Last Thursday, the Florida Bar Association’s committee on the unauthorized practice of law, agreed to issue an advisory opinion about whether certain activities were considered the practice of law.  In 1996, the Florida Supreme Court held that “ministerial actions” taken by managers which do not require significant legal expertise and interpretation do not constitute the unauthorized practice of law.  The Florida Supreme Court found, however, that a manager would be practicing law without a license if the actions involved drafting documents requiring a legal description of property (filing of liens), interpreting statutes or governing documents, establishing rights of the community association by making determinations, or by giving advice as to the legal consequences of taking certain courses of action. This new advisory opinion is expected to consider the following 4 items:

  1. modification of limited proxy forms promulgated by the State;
  2. preparation of documents concerning the right of the association to approve new prospective owners;
  3. drafting of pre-arbitration demands;
  4. identifying through review of title instruments, the individuals to receive pre-lien letters.
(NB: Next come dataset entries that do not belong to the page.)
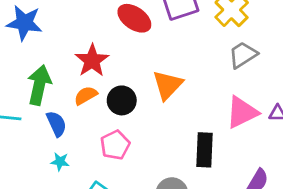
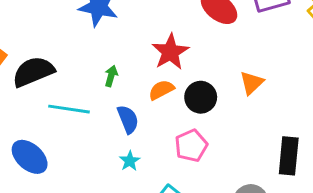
green arrow: (39, 85) -> (111, 76), size x0.5
orange triangle: (168, 85) -> (252, 83), size x0.7
cyan star: (60, 162) -> (130, 161), turned 30

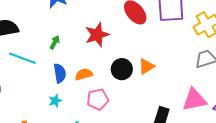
orange semicircle: (161, 90) -> (84, 74), moved
black circle: (201, 97) -> (122, 69), moved

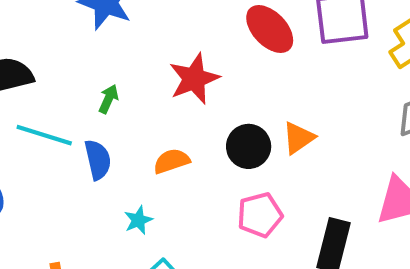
blue semicircle: (60, 73) -> (98, 160), moved
pink pentagon: (98, 99) -> (260, 215), moved
cyan star: (55, 101) -> (138, 220), moved

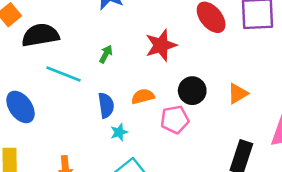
orange triangle: (298, 138) -> (238, 93), moved
blue semicircle: (98, 160) -> (106, 105), moved
pink pentagon: (260, 215) -> (175, 120), moved

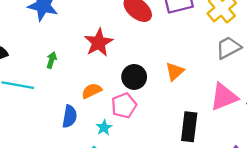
blue semicircle: (106, 105) -> (70, 116), moved, turned 30
cyan star: (119, 132) -> (104, 128), moved

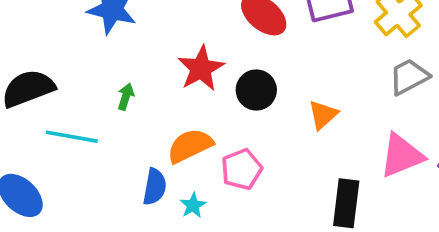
black circle: (134, 77) -> (256, 90), moved
orange semicircle: (92, 91) -> (190, 146), size x1.4
cyan star: (104, 128) -> (193, 205), moved

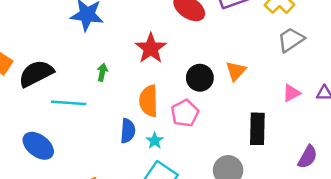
black circle: (256, 90) -> (200, 78), moved
orange semicircle: (190, 146) -> (149, 101), turned -60
pink triangle: (402, 156) -> (291, 93), size x0.6

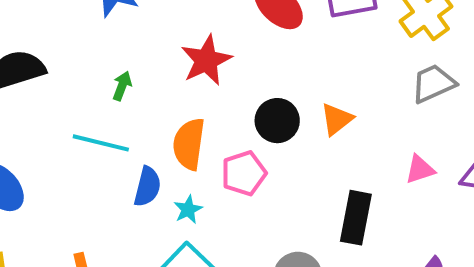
cyan line: (69, 103) -> (101, 143), moved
In addition to Florida, the State Bar of Arizona issued an advisory opinion in March of 2012 which held that managers and/or in-house lawyers of management companies are engaged in the unauthorized practice of law when they:

  1. prepare or sign legal documents on behalf of an association;
  2. express legal opinions or otherwise affect or secure legal rights;
  3. represent an association in a judicial, quasi-judicial, administrative, arbitration or mediation matter;
  4. negotiate legal matters with an association member.

Presumably, as a result of this advisory opinion, a class action lawsuit was filed last week by two owners against 22 management companies claiming their practices constitute the unauthorized practice of law and as a result the owners who reside with community associations have been injured.

4 responses to “Are Management Companies Under Attack?
  1. Don’t people understand that all they are accomplishing with these attacks is the creation of a culture where everyone needs a lawyer to conduct simple day to day business? Obviously, a management company will charge significantly more to manage in such an enviroment and the members are going to pay significantly more to have a lawyer provide the services that a paid professional was already providing.

    It’s too bad that everyone needs a scapegoat or someone to blame and it’s worse that a few jerks with an axe to grind have the ability to affect so many people in such a negative manner. If you didn’t want to deal with an HOA…you shouldn’t have moved into a covenant protected community. Is it too much to hope that the courts will apply a little common sense (for once)? The government definately has more important things to do than legislate the day to day activities of HOA management.

  2. Look at the flip side of your comment. There are states (Including my own) where it is extremely difficult to find a home that is not under the authority of an HOA. Yes, certain types of activities are routinely performed by management..But should activities that effect a person’s biggest investment ever be done routinely?. In many cases here the “few jerks with an axe to grind, who have the ability to affect so many people in such a negative manner” happen to be HOA/Management board member(s) themselves. There is also very little recourse against the HOA unless you take them to court.